Robust Modeling Using Non-Elliptically Contoured Multivariate t Distributions

TL;DR

This paper introduces a generalized multivariate t distribution allowing different marginal degrees of freedom, enhancing modeling flexibility for heavy-tailed data, and develops Bayesian inference methods for these models.

Contribution

It extends traditional multivariate t distributions to non-elliptically contoured forms with varying marginal degrees of freedom, enabling more accurate modeling of diverse heavy-tailed data.

Findings

Models with different marginal degrees of freedom better fit heavy-tailed data.

Simulation studies show sensitivity of conclusions to marginal heavy-tailedness.
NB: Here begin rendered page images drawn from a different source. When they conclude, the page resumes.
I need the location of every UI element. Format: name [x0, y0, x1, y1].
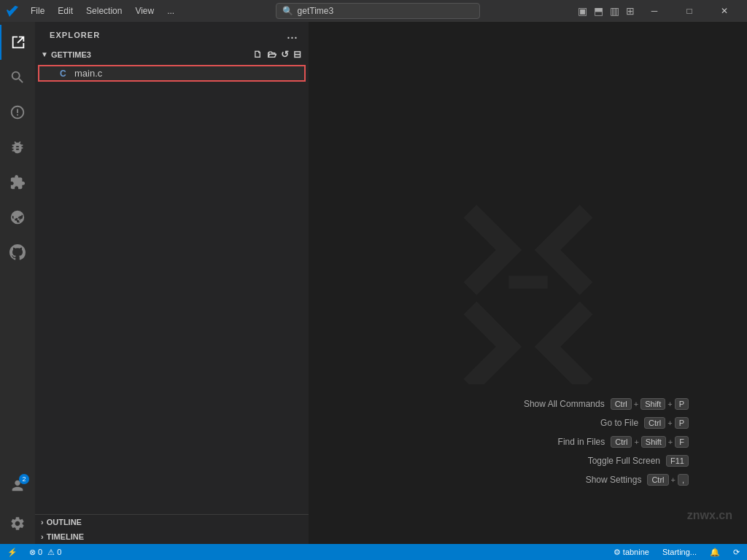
error-count: 0 — [38, 548, 42, 556]
status-bell[interactable]: 🔔 — [707, 548, 723, 557]
show-commands-label: Show All Commands — [524, 399, 605, 409]
activity-github[interactable] — [0, 235, 35, 270]
activity-git[interactable] — [0, 95, 35, 130]
search-box[interactable]: 🔍 getTime3 — [276, 3, 480, 19]
split-editor-layout[interactable]: ▥ — [607, 4, 622, 18]
show-commands-keys: Ctrl + Shift + P — [611, 398, 689, 410]
shortcut-toggle-fullscreen: Toggle Full Screen F11 — [524, 455, 689, 467]
outline-chevron — [41, 518, 44, 526]
status-remote[interactable]: ⚡ — [4, 548, 20, 557]
menu-bar: File Edit Selection View ... — [25, 4, 180, 18]
warning-icon: ⚠ — [47, 548, 55, 557]
shortcut-show-settings: Show Settings Ctrl + , — [524, 474, 689, 486]
key-comma: , — [678, 474, 689, 486]
folder-actions: 🗋 🗁 ↺ ⊟ — [252, 47, 303, 61]
new-file-icon[interactable]: 🗋 — [252, 47, 264, 61]
more-options-button[interactable]: ... — [285, 28, 300, 42]
explorer-section: ▼ GETTIME3 🗋 🗁 ↺ ⊟ C main.c — [35, 45, 309, 514]
vscode-watermark — [419, 180, 638, 386]
tabnine-label: tabnine — [623, 548, 649, 556]
toggle-panel-layout[interactable]: ⬒ — [591, 4, 605, 18]
activity-explorer[interactable] — [0, 25, 35, 60]
activity-account[interactable]: 2 — [0, 468, 35, 503]
shortcut-go-to-file: Go to File Ctrl + P — [524, 417, 689, 429]
collapse-all-icon[interactable]: ⊟ — [292, 47, 303, 61]
menu-file[interactable]: File — [25, 4, 50, 18]
activity-debug[interactable] — [0, 130, 35, 165]
key-p-2: P — [675, 417, 689, 429]
folder-name: GETTIME3 — [51, 50, 91, 59]
go-to-file-keys: Ctrl + P — [644, 417, 689, 429]
sidebar-actions: ... — [285, 28, 300, 42]
activity-search[interactable] — [0, 60, 35, 95]
menu-selection[interactable]: Selection — [80, 4, 128, 18]
shortcut-find-files: Find in Files Ctrl + Shift + F — [524, 436, 689, 448]
watermark-text: znwx.cn — [687, 509, 732, 522]
maximize-button[interactable]: □ — [673, 0, 706, 22]
collapse-icon: ▼ — [41, 50, 48, 58]
timeline-label: TIMELINE — [47, 532, 84, 541]
key-f: F — [675, 436, 689, 448]
sidebar-bottom: OUTLINE TIMELINE — [35, 514, 309, 544]
key-shift-3: Shift — [641, 436, 666, 448]
status-starting[interactable]: Starting... — [659, 548, 700, 556]
key-ctrl-3: Ctrl — [611, 436, 632, 448]
search-text: getTime3 — [298, 6, 334, 16]
app-icon — [6, 4, 19, 18]
shortcut-show-commands: Show All Commands Ctrl + Shift + P — [524, 398, 689, 410]
account-badge: 2 — [19, 474, 29, 484]
menu-more[interactable]: ... — [161, 4, 180, 18]
status-sync[interactable]: ⟳ — [730, 548, 743, 557]
shortcuts-panel: Show All Commands Ctrl + Shift + P Go to… — [524, 398, 689, 486]
folder-header[interactable]: ▼ GETTIME3 🗋 🗁 ↺ ⊟ — [35, 45, 309, 63]
new-folder-icon[interactable]: 🗁 — [266, 47, 278, 61]
key-ctrl: Ctrl — [611, 398, 632, 410]
status-tabnine[interactable]: ⚙ tabnine — [611, 548, 652, 557]
close-button[interactable]: ✕ — [708, 0, 741, 22]
activity-settings[interactable] — [0, 506, 35, 541]
window-controls: ─ □ ✕ — [638, 0, 741, 22]
titlebar: File Edit Selection View ... 🔍 getTime3 … — [0, 0, 747, 22]
show-settings-keys: Ctrl + , — [647, 474, 689, 486]
tabnine-icon: ⚙ — [614, 548, 621, 557]
key-shift: Shift — [640, 398, 665, 410]
key-f11: F11 — [666, 455, 689, 467]
outline-panel[interactable]: OUTLINE — [35, 515, 309, 529]
search-icon: 🔍 — [282, 6, 293, 16]
title-search: 🔍 getTime3 — [180, 3, 575, 19]
key-p: P — [675, 398, 689, 410]
find-files-keys: Ctrl + Shift + F — [611, 436, 689, 448]
timeline-chevron — [41, 532, 44, 541]
statusbar-right: ⚙ tabnine Starting... 🔔 ⟳ — [611, 548, 743, 557]
remote-icon: ⚡ — [7, 548, 18, 557]
main-area: 2 EXPLORER ... ▼ GETTIME3 🗋 🗁 ↺ — [0, 22, 747, 544]
timeline-panel[interactable]: TIMELINE — [35, 529, 309, 544]
statusbar-left: ⚡ ⊗ 0 ⚠ 0 — [4, 548, 64, 557]
toggle-sidebar-layout[interactable]: ▣ — [575, 4, 589, 18]
sidebar-header: EXPLORER ... — [35, 22, 309, 45]
file-name: main.c — [74, 68, 102, 79]
find-files-label: Find in Files — [558, 437, 605, 447]
key-ctrl-2: Ctrl — [644, 417, 665, 429]
status-errors[interactable]: ⊗ 0 ⚠ 0 — [26, 548, 64, 557]
menu-view[interactable]: View — [129, 4, 160, 18]
activity-bar: 2 — [0, 22, 35, 544]
activity-bottom: 2 — [0, 468, 35, 541]
toggle-fullscreen-label: Toggle Full Screen — [588, 456, 660, 466]
explorer-title: EXPLORER — [50, 31, 100, 39]
activity-remote[interactable] — [0, 200, 35, 235]
customize-layout[interactable]: ⊞ — [623, 4, 638, 18]
starting-text: Starting... — [662, 548, 697, 556]
warning-count: 0 — [57, 548, 61, 556]
minimize-button[interactable]: ─ — [638, 0, 671, 22]
menu-edit[interactable]: Edit — [52, 4, 79, 18]
refresh-icon[interactable]: ↺ — [279, 47, 290, 61]
statusbar: ⚡ ⊗ 0 ⚠ 0 ⚙ tabnine Starting... 🔔 ⟳ — [0, 544, 747, 560]
key-ctrl-4: Ctrl — [647, 474, 668, 486]
toggle-fullscreen-keys: F11 — [666, 455, 689, 467]
activity-extensions[interactable] — [0, 165, 35, 200]
file-item-main-c[interactable]: C main.c — [38, 65, 306, 82]
show-settings-label: Show Settings — [586, 475, 642, 485]
layout-buttons: ▣ ⬒ ▥ ⊞ — [575, 4, 638, 18]
error-icon: ⊗ — [29, 548, 36, 557]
Real data examples demonstrate practical advantages of the proposed models.

Abstract

Models based on multivariate t distributions are widely applied to analyze data with heavy tails. However, all the marginal distributions of the multivariate t distributions are restricted to have the same degrees of freedom, making these models unable to describe different marginal heavy-tailedness. We generalize the traditional multivariate t distributions to non-elliptically contoured multivariate t distributions, allowing for different marginal degrees of freedom. We apply the non-elliptically contoured multivariate t distributions to three widely-used models: the Heckman selection model with different degrees of freedom for selection and outcome equations, the multivariate Robit model with different degrees of freedom for marginal responses, and the linear mixed-effects model with different degrees of freedom for random effects and within-subject errors. Based on the Normal mixture representation of our t distribution, we propose efficient Bayesian inferential procedures for the model parameters based on data augmentation and parameter expansion. We show via simulation studies and real examples that the conclusions are sensitive to the existence of different marginal heavy-tailedness.